Project context

Hecate is an open-source AI gateway and agent-task runtime. The Go gateway embeds the React operator UI, mediates OpenAI- and Anthropic-shaped client traffic to upstream LLM providers, runs Hecate Chat tools-on turns through visible agent_loop tasks, supervises external coding-agent adapters from Chats, runs queued agent_loop tasks with policy and approval gates, and emits OpenTelemetry traces for everything it does. Companion entrypoints such as hecate-acp handle protocols that need their own process lifecycle. Hecate is gateway-local, deny-by-default, runtime-aware, and storage-tiered (memory / sqlite). Every endpoint, config knob, and error message exists to answer five operator questions: what did the gateway just decide, why, what did it cost, what happens on the next failure, and where is the trace.

Repository layout

cmd/hecate/               hecate binary entry: gateway, embedded UI, MCP subcommand
cmd/hecate-acp/            ACP stdio bridge for editor agent panels

pkg/types/                 public types (ChatRequest, Message, ContentBlock, ...)
                             — no internal/ imports

internal/api/              inbound HTTP shapes + handlers
                             OpenAIChatMessage, OpenAIMessageContent (uppercase)
internal/providers/        outbound HTTP per provider (openai, anthropic)
                             openAIChatMessage, openAIMessageContent (lowercase)
                             — same JSON shape as api/, deliberate duplication
internal/orchestrator/     task runtime (queue, runner, agent_loop, sandbox)
internal/sandbox/          per-call sh subprocess: policy validation,
                             env sanitisation, output cap, optional
                             bwrap/sandbox-exec wrapper
internal/taskstate/        task / run / step / artifact / approval persistence
internal/storage/          sqlite client wrappers
internal/retention/        retention worker (subsystems: traces, budget, audit,
                             provider_history, turn_events,
                             agent_chat_approvals)
internal/mcp/              stdio MCP server (read tools + write tools)
internal/agentadapters/    ACP/process adapters for Codex, Claude Code, Cursor
internal/agentchat/        Agent Chat transcript persistence and runtime linkage
internal/modelcaps/        model tool-capability merge logic and defaults

ui/                        React/Vite operator UI (embedded via //go:embed ui/dist)
e2e/                       binary-startup tests, build tag e2e (sub-tags: ollama, docker)
docs/                      long-form references (canonical product/runtime docs)

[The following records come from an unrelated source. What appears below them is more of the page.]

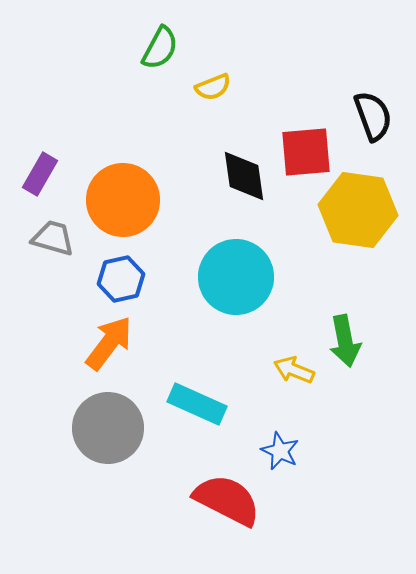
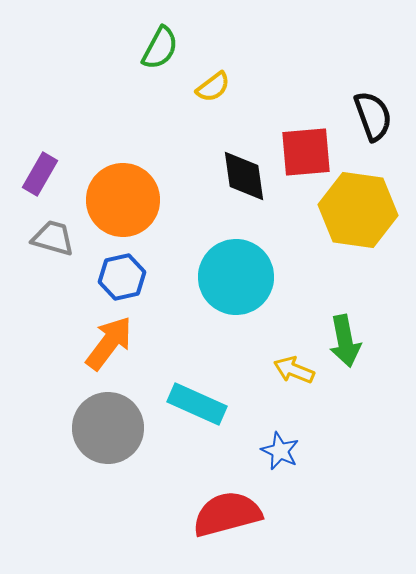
yellow semicircle: rotated 15 degrees counterclockwise
blue hexagon: moved 1 px right, 2 px up
red semicircle: moved 14 px down; rotated 42 degrees counterclockwise
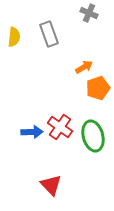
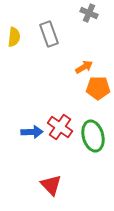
orange pentagon: rotated 20 degrees clockwise
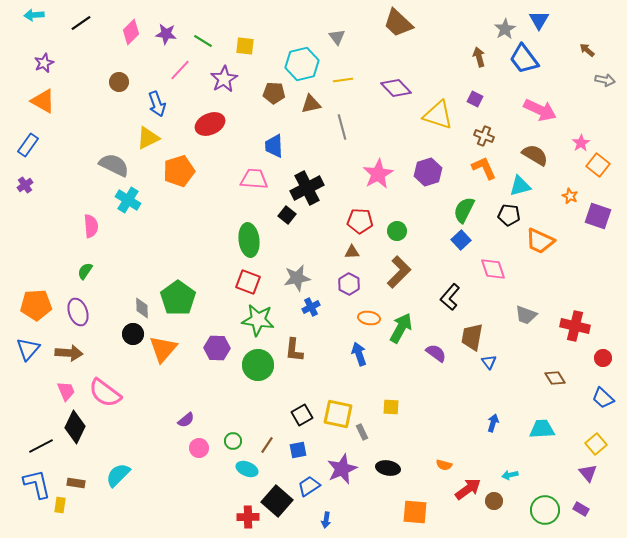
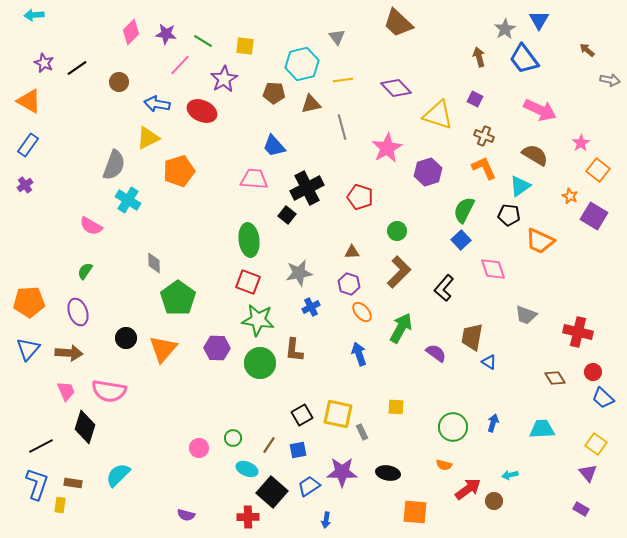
black line at (81, 23): moved 4 px left, 45 px down
purple star at (44, 63): rotated 24 degrees counterclockwise
pink line at (180, 70): moved 5 px up
gray arrow at (605, 80): moved 5 px right
orange triangle at (43, 101): moved 14 px left
blue arrow at (157, 104): rotated 120 degrees clockwise
red ellipse at (210, 124): moved 8 px left, 13 px up; rotated 48 degrees clockwise
blue trapezoid at (274, 146): rotated 40 degrees counterclockwise
gray semicircle at (114, 165): rotated 84 degrees clockwise
orange square at (598, 165): moved 5 px down
pink star at (378, 174): moved 9 px right, 26 px up
cyan triangle at (520, 186): rotated 20 degrees counterclockwise
purple square at (598, 216): moved 4 px left; rotated 12 degrees clockwise
red pentagon at (360, 221): moved 24 px up; rotated 15 degrees clockwise
pink semicircle at (91, 226): rotated 125 degrees clockwise
gray star at (297, 278): moved 2 px right, 5 px up
purple hexagon at (349, 284): rotated 10 degrees counterclockwise
black L-shape at (450, 297): moved 6 px left, 9 px up
orange pentagon at (36, 305): moved 7 px left, 3 px up
gray diamond at (142, 308): moved 12 px right, 45 px up
orange ellipse at (369, 318): moved 7 px left, 6 px up; rotated 40 degrees clockwise
red cross at (575, 326): moved 3 px right, 6 px down
black circle at (133, 334): moved 7 px left, 4 px down
red circle at (603, 358): moved 10 px left, 14 px down
blue triangle at (489, 362): rotated 21 degrees counterclockwise
green circle at (258, 365): moved 2 px right, 2 px up
pink semicircle at (105, 393): moved 4 px right, 2 px up; rotated 28 degrees counterclockwise
yellow square at (391, 407): moved 5 px right
purple semicircle at (186, 420): moved 95 px down; rotated 54 degrees clockwise
black diamond at (75, 427): moved 10 px right; rotated 8 degrees counterclockwise
green circle at (233, 441): moved 3 px up
yellow square at (596, 444): rotated 15 degrees counterclockwise
brown line at (267, 445): moved 2 px right
black ellipse at (388, 468): moved 5 px down
purple star at (342, 469): moved 3 px down; rotated 24 degrees clockwise
brown rectangle at (76, 483): moved 3 px left
blue L-shape at (37, 484): rotated 32 degrees clockwise
black square at (277, 501): moved 5 px left, 9 px up
green circle at (545, 510): moved 92 px left, 83 px up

.claude/                   Claude Code adapter (slash commands, settings)
.cursor/                   Cursor adapter (.mdc rule files)
docs-ai/                        canonical, vendor-neutral agent instruction layer (this directory)

Architecture rings

The codebase has three concentric rings; cross-ring imports go inward only:

pkg/types/ — public types, no internal/ imports. The wire-shape contract.
internal/api/ — inbound HTTP shapes + handlers. Translates HTTP requests into internal types; never touches providers directly.
internal/providers/ — outbound HTTP per provider (OpenAI-compat, Anthropic). Translates internal types to provider wire shapes. Never imports internal/api/.
internal/orchestrator/ — task runtime (queue, runner, agent_loop, sandbox boundary). Sits above providers, called by api.
internal/<feature>/ — gateway services (governor, router, retention, taskstate, mcp, …). Each owns one concern.

The api↔providers parallel-struct duplication (OpenAIChatMessage ↔ openAIChatMessage) is intentional. It keeps internal/providers/ free of internal/api/ imports and lets the wire shapes evolve independently. See ../skills/providers/SKILL.md for full reasoning.

Storage tier rule

Every backend-bound concern (taskstate, chatstate, agentchat, approvals, governor, retention history) ships with two tiers, mirrored exactly:

memory — in-process, default, perfect for go test and just dev.
sqlite — single-file persistence via modernc.org/sqlite (no CGO).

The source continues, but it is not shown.